Look through the listing below for the line containing "Pago de Tributos i Tasas". Copy it and each line after it up to and including the line containing "ligencia Emocional (IE), las", exactly, leaving out pictures.

> RECORDS PROVIDED
◇ ◇ ◇ ◇ ◇ ◇ ◇
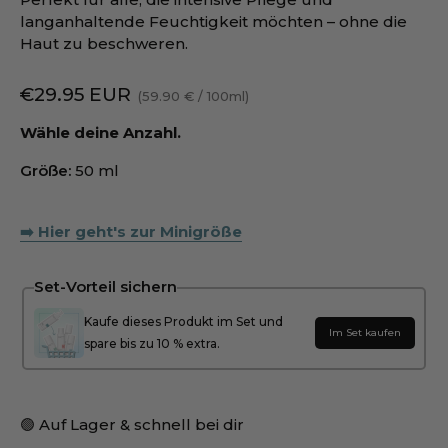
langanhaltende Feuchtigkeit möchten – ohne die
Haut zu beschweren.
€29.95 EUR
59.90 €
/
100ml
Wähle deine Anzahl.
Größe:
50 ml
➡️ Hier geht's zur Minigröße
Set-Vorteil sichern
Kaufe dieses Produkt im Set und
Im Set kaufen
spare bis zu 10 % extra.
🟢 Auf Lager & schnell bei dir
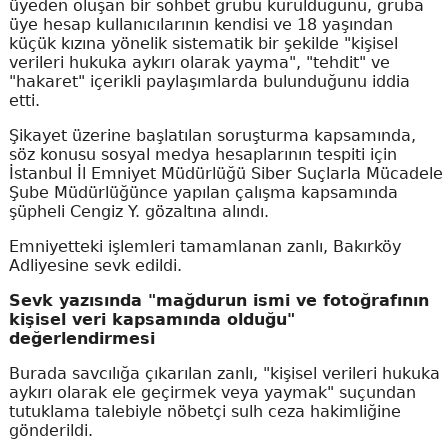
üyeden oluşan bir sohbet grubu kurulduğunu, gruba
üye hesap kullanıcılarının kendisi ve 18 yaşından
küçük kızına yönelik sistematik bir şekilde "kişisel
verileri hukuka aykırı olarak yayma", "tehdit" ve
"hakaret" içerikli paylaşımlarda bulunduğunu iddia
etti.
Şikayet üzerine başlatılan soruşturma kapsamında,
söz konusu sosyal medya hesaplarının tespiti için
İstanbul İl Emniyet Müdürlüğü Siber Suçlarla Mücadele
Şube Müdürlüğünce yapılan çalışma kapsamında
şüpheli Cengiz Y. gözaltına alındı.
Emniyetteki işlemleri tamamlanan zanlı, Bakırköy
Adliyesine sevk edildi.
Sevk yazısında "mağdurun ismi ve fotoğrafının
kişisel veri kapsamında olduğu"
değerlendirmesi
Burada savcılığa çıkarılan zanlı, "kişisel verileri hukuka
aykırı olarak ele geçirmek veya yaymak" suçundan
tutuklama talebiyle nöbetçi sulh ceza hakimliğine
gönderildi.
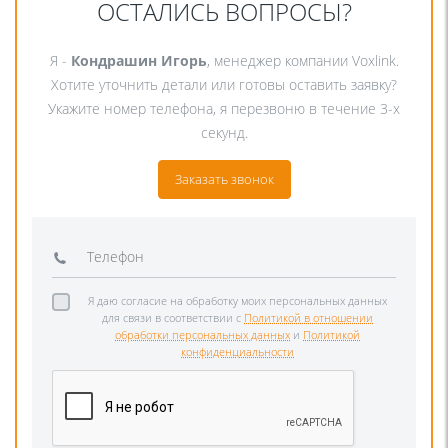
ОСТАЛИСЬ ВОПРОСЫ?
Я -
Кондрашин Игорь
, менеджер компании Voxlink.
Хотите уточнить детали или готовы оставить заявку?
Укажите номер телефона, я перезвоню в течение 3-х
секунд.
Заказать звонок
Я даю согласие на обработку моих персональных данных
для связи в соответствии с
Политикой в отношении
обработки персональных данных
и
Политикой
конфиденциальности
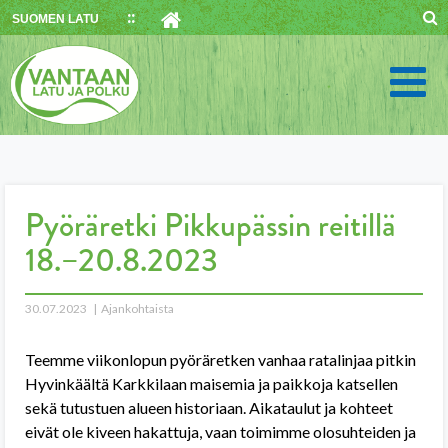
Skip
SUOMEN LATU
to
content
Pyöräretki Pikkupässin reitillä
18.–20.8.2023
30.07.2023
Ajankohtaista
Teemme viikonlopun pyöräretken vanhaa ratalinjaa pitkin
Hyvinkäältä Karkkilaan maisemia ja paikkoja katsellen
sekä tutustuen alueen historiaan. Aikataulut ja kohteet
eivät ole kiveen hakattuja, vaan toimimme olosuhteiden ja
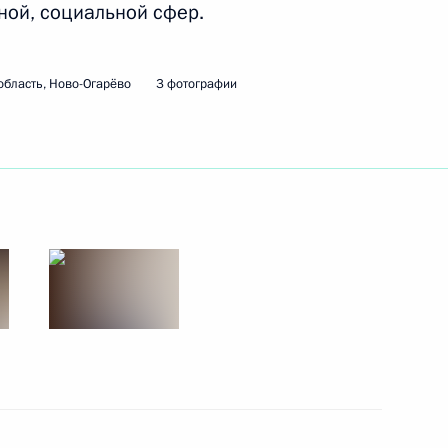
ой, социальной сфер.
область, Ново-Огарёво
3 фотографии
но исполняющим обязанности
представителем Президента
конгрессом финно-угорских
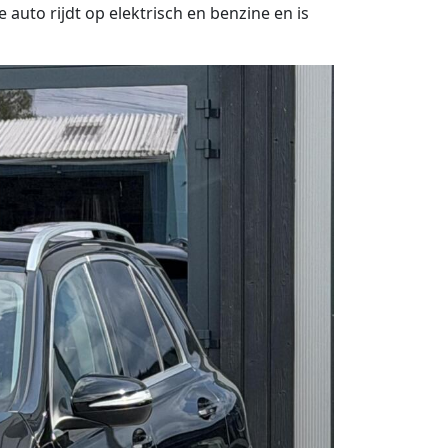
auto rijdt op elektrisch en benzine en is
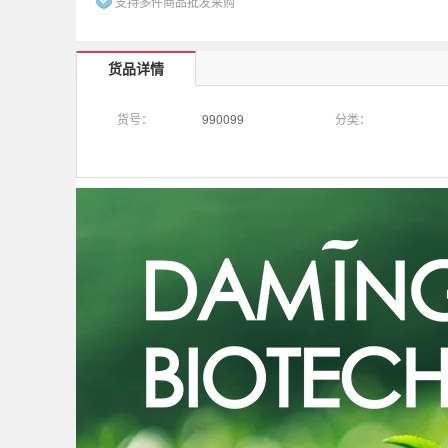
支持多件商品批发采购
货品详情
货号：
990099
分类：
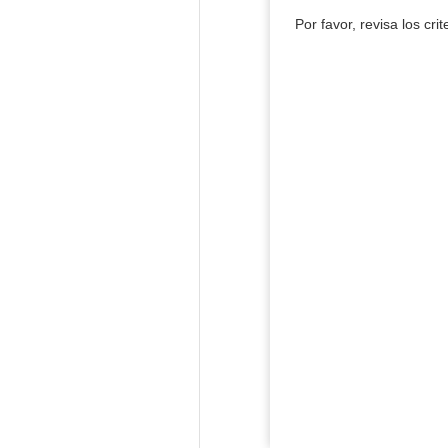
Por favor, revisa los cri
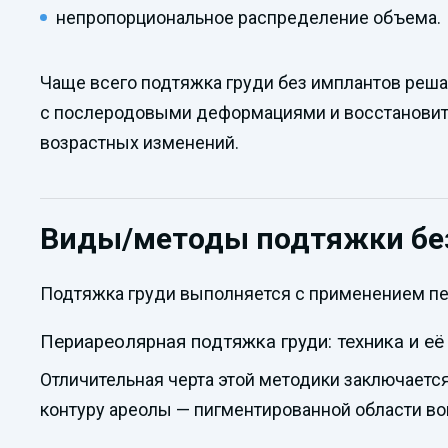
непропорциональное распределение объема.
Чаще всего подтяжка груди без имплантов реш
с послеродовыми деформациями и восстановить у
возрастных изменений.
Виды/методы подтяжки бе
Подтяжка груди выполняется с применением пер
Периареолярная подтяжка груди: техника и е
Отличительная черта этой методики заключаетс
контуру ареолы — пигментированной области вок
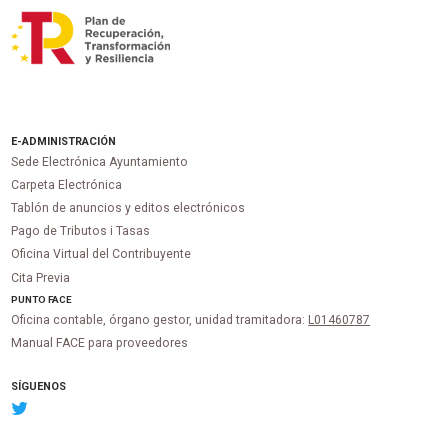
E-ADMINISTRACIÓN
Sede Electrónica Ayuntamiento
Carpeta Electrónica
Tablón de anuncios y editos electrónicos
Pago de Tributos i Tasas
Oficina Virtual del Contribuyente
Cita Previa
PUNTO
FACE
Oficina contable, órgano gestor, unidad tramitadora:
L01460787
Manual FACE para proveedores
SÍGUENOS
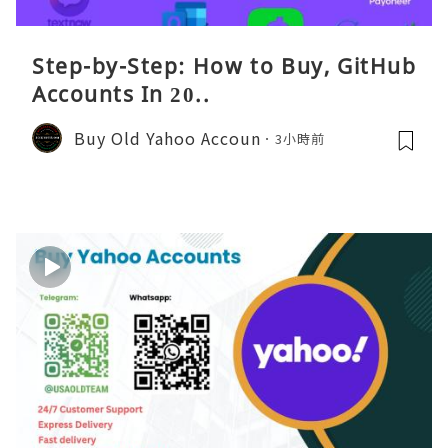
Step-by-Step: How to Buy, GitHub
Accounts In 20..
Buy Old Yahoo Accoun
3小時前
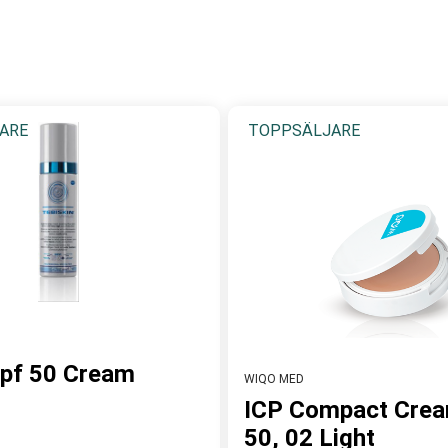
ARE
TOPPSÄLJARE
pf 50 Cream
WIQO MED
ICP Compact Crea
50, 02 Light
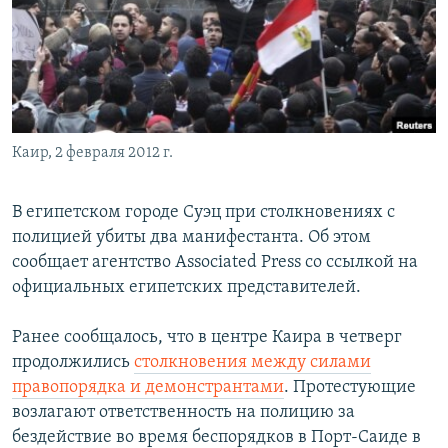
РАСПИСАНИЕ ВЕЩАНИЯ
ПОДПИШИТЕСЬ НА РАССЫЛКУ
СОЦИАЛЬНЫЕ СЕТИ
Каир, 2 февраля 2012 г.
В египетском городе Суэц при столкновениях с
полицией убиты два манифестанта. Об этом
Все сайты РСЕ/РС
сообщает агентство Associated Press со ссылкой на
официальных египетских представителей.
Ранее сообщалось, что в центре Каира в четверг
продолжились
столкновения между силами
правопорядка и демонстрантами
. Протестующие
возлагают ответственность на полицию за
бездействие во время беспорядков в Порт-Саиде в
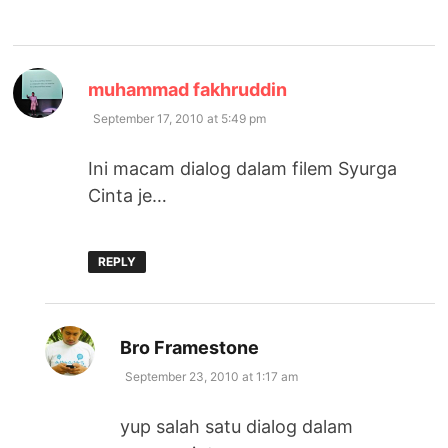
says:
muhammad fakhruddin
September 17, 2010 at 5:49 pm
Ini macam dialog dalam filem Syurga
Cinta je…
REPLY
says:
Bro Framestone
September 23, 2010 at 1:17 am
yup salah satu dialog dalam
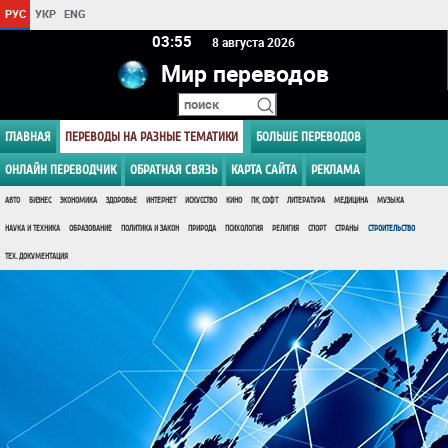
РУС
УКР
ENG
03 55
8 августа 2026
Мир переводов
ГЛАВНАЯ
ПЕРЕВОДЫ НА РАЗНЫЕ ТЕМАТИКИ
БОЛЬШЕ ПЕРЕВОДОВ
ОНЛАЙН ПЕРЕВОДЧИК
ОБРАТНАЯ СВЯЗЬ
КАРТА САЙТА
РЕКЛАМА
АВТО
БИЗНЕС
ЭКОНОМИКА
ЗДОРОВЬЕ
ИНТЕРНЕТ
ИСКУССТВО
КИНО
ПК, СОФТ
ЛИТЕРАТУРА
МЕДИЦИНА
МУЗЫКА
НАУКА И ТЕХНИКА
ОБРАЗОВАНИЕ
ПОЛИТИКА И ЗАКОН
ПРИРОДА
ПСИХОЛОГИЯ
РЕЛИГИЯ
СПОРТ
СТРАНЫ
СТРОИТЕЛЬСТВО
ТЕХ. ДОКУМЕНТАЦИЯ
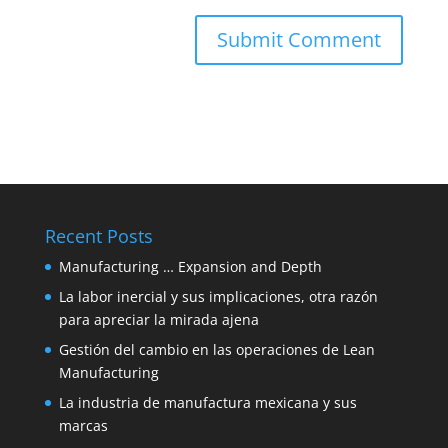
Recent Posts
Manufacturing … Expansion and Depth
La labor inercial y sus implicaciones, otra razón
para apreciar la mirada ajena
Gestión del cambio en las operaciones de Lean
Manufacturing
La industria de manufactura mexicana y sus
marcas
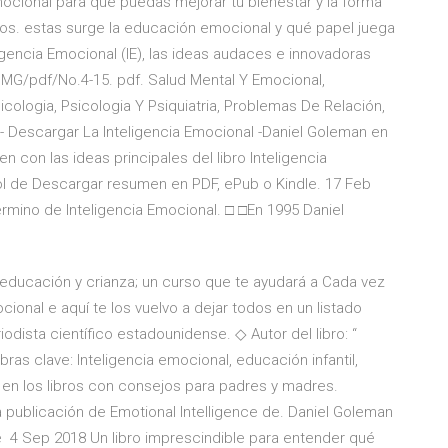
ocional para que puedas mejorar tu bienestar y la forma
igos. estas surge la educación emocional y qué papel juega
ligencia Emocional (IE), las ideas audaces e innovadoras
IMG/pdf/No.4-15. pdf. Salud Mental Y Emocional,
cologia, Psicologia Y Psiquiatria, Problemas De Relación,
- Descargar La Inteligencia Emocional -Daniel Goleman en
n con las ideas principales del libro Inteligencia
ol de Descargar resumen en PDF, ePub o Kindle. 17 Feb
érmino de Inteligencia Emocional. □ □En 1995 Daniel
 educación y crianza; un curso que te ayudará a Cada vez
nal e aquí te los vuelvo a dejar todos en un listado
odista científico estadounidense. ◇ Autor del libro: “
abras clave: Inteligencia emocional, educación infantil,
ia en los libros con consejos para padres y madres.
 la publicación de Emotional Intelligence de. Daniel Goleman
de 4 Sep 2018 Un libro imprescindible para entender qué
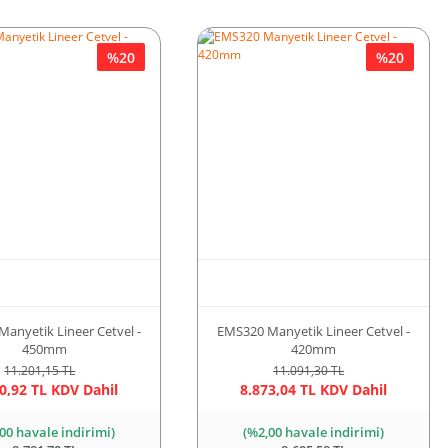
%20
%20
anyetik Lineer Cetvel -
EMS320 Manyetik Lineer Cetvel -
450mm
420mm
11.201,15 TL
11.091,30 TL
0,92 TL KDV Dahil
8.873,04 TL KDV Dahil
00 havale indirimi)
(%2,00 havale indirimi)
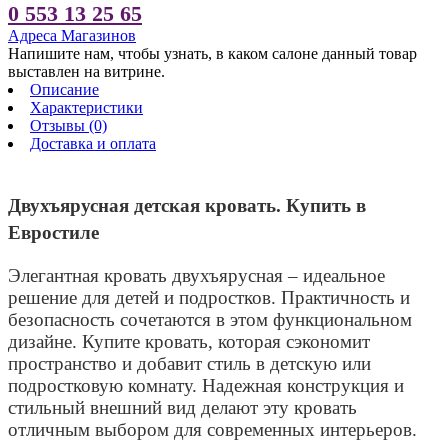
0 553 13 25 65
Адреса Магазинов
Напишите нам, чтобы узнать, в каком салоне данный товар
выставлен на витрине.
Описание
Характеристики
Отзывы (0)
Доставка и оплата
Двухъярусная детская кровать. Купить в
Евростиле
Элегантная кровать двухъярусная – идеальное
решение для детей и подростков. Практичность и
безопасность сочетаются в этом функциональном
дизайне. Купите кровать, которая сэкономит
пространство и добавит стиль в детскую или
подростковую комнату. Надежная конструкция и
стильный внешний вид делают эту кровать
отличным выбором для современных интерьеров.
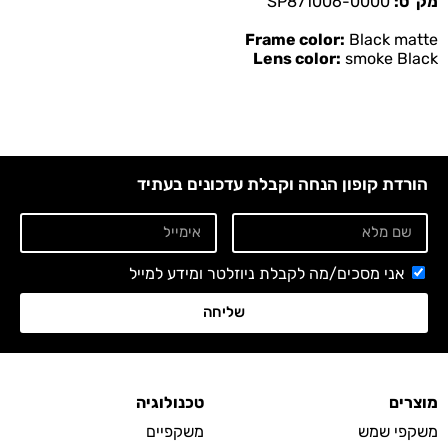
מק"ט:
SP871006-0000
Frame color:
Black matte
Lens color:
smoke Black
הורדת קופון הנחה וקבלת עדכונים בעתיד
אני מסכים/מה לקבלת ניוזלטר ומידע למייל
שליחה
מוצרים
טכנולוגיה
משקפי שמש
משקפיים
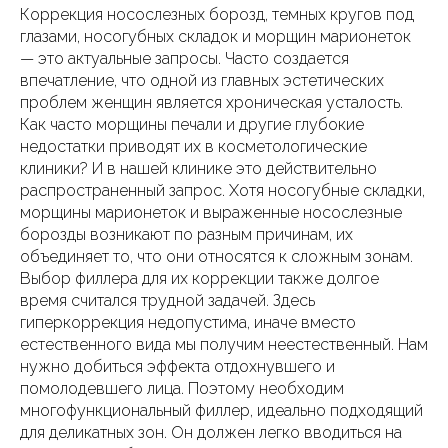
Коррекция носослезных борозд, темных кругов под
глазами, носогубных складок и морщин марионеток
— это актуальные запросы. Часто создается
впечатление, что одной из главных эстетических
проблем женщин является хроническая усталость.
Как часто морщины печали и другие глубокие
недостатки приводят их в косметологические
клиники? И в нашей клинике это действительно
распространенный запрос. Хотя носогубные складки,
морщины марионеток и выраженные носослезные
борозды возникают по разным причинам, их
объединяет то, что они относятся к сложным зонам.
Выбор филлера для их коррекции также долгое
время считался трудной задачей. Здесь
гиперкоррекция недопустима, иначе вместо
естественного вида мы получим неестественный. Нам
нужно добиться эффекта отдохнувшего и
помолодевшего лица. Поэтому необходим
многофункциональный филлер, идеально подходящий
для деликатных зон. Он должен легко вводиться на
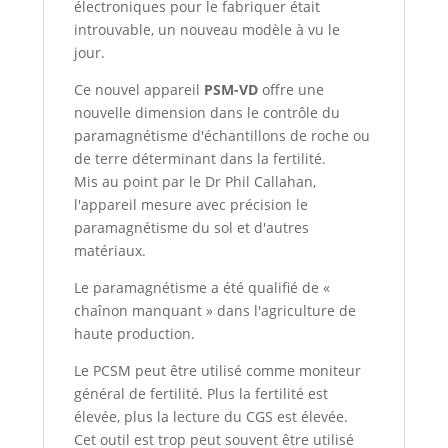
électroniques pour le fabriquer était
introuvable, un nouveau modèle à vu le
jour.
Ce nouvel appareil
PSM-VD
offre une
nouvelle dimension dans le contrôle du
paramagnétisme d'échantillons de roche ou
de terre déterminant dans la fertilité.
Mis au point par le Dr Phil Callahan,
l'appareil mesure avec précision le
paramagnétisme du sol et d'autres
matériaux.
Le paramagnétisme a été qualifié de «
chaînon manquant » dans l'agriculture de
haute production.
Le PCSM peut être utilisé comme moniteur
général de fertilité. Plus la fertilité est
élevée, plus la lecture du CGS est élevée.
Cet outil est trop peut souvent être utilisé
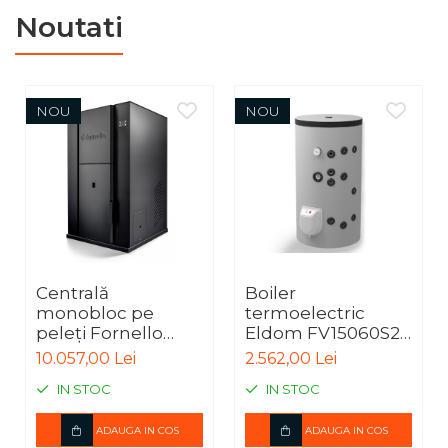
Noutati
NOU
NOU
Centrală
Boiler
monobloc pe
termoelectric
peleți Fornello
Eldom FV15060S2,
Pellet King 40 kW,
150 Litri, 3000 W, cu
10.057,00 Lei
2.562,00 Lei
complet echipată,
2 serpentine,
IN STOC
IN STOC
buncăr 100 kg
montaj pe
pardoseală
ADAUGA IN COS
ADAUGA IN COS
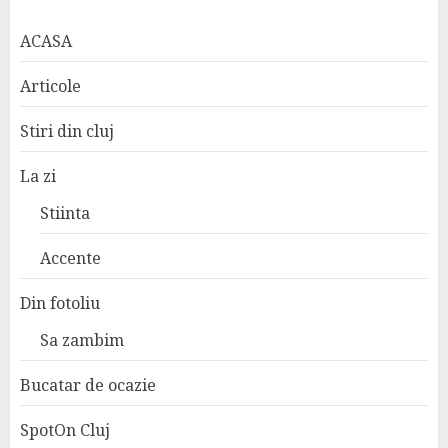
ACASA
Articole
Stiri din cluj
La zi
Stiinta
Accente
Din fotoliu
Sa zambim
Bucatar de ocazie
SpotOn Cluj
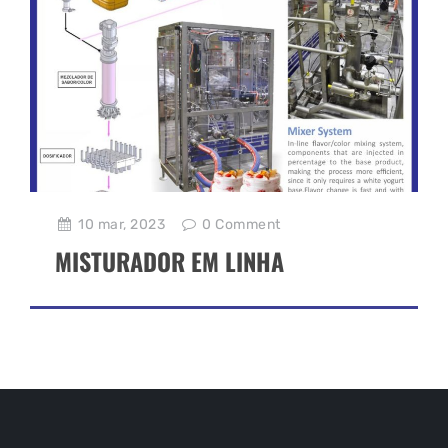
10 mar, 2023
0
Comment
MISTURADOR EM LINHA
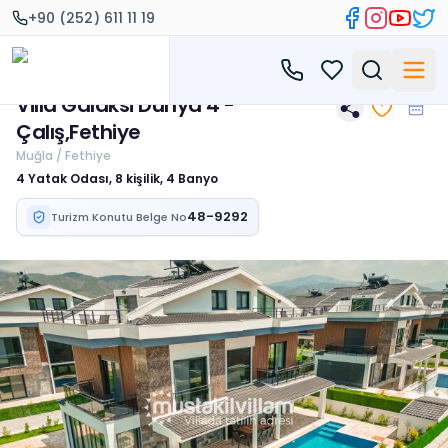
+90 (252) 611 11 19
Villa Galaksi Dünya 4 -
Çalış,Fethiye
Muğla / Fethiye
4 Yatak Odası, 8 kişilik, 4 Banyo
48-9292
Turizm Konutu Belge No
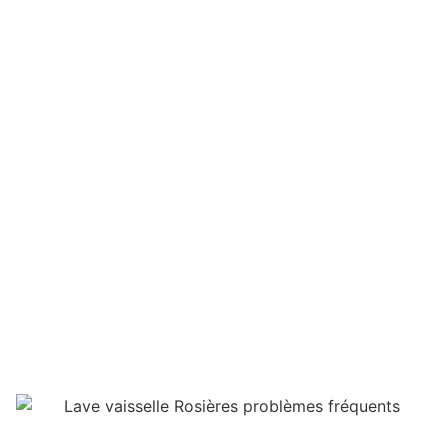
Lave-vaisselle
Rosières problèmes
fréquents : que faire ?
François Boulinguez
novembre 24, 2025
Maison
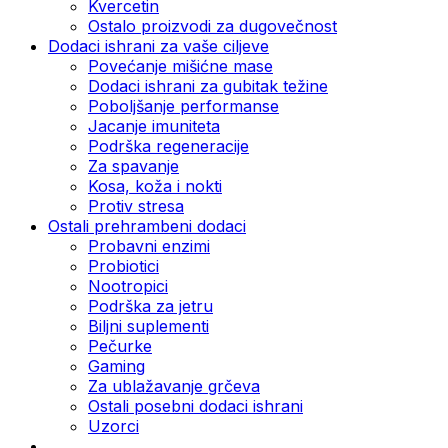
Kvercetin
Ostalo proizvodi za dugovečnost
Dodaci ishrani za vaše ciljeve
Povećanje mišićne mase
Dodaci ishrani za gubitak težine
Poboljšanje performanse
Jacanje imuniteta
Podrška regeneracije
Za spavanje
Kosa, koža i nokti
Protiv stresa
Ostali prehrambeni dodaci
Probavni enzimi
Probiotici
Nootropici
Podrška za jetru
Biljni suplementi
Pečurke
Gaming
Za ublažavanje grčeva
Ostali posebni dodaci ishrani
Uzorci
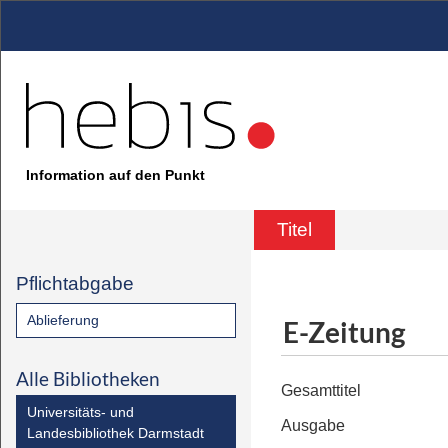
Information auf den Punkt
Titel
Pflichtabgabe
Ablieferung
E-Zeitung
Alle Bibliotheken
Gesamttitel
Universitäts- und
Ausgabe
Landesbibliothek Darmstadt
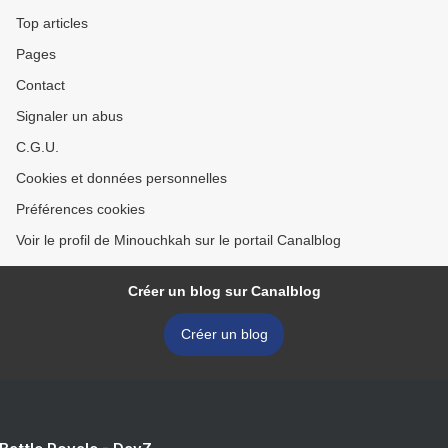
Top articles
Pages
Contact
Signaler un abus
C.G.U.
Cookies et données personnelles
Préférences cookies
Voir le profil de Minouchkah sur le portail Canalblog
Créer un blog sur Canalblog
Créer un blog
◇ ◇ ◇ ◇ ◇ ◇ ◇
> SOLUTION BELOW
Pago de Tributos i Tasas
Oficina Virtual del Contribuyente
Cita Previa
PUNTO
FACE
Oficina contable, órgano gestor, unidad tramitadora:
L01460787
Manual FACE para proveedores
SÍGUENOS
Step-by-Step: How to Buy, GitHub
Accounts In 20..
Buy Old Yahoo Accoun
3小時前
ARE
TOPPSÄLJARE
pf 50 Cream
WIQO MED
ICP Compact Crea
50, 02 Light
РАСПИСАНИЕ ВЕЩАНИЯ
ПОДПИШИТЕСЬ НА РАССЫЛКУ
СОЦИАЛЬНЫЕ СЕТИ
Каир, 2 февраля 2012 г.
В египетском городе Суэц при столкновениях с
полицией убиты два манифестанта. Об этом
Все сайты РСЕ/РС
сообщает агентство Associated Press со ссылкой на
официальных египетских представителей.
Ранее сообщалось, что в центре Каира в четверг
продолжились
столкновения между силами
правопорядка и демонстрантами
. Протестующие
возлагают ответственность на полицию за
бездействие во время беспорядков в Порт-Саиде в
says:
muhammad fakhruddin
September 17, 2010 at 5:49 pm
Ini macam dialog dalam filem Syurga
Cinta je…
REPLY
says:
Bro Framestone
September 23, 2010 at 1:17 am
yup salah satu dialog dalam
РУС
УКР
ENG
03 55
8 августа 2026
Мир переводов
ГЛАВНАЯ
ПЕРЕВОДЫ НА РАЗНЫЕ ТЕМАТИКИ
БОЛЬШЕ ПЕРЕВОДОВ
ОНЛАЙН ПЕРЕВОДЧИК
ОБРАТНАЯ СВЯЗЬ
КАРТА САЙТА
РЕКЛАМА
АВТО
БИЗНЕС
ЭКОНОМИКА
ЗДОРОВЬЕ
ИНТЕРНЕТ
ИСКУССТВО
КИНО
ПК, СОФТ
ЛИТЕРАТУРА
МЕДИЦИНА
МУЗЫКА
НАУКА И ТЕХНИКА
ОБРАЗОВАНИЕ
ПОЛИТИКА И ЗАКОН
ПРИРОДА
ПСИХОЛОГИЯ
РЕЛИГИЯ
СПОРТ
СТРАНЫ
СТРОИТЕЛЬСТВО
ТЕХ. ДОКУМЕНТАЦИЯ
Recent Posts
Manufacturing … Expansion and Depth
La labor inercial y sus implicaciones, otra razón
para apreciar la mirada ajena
Gestión del cambio en las operaciones de Lean
Manufacturing
La industria de manufactura mexicana y sus
marcas
ocional para que puedas mejorar tu bienestar y la forma
igos. estas surge la educación emocional y qué papel juega
ligencia Emocional (IE), las ideas audaces e innovadoras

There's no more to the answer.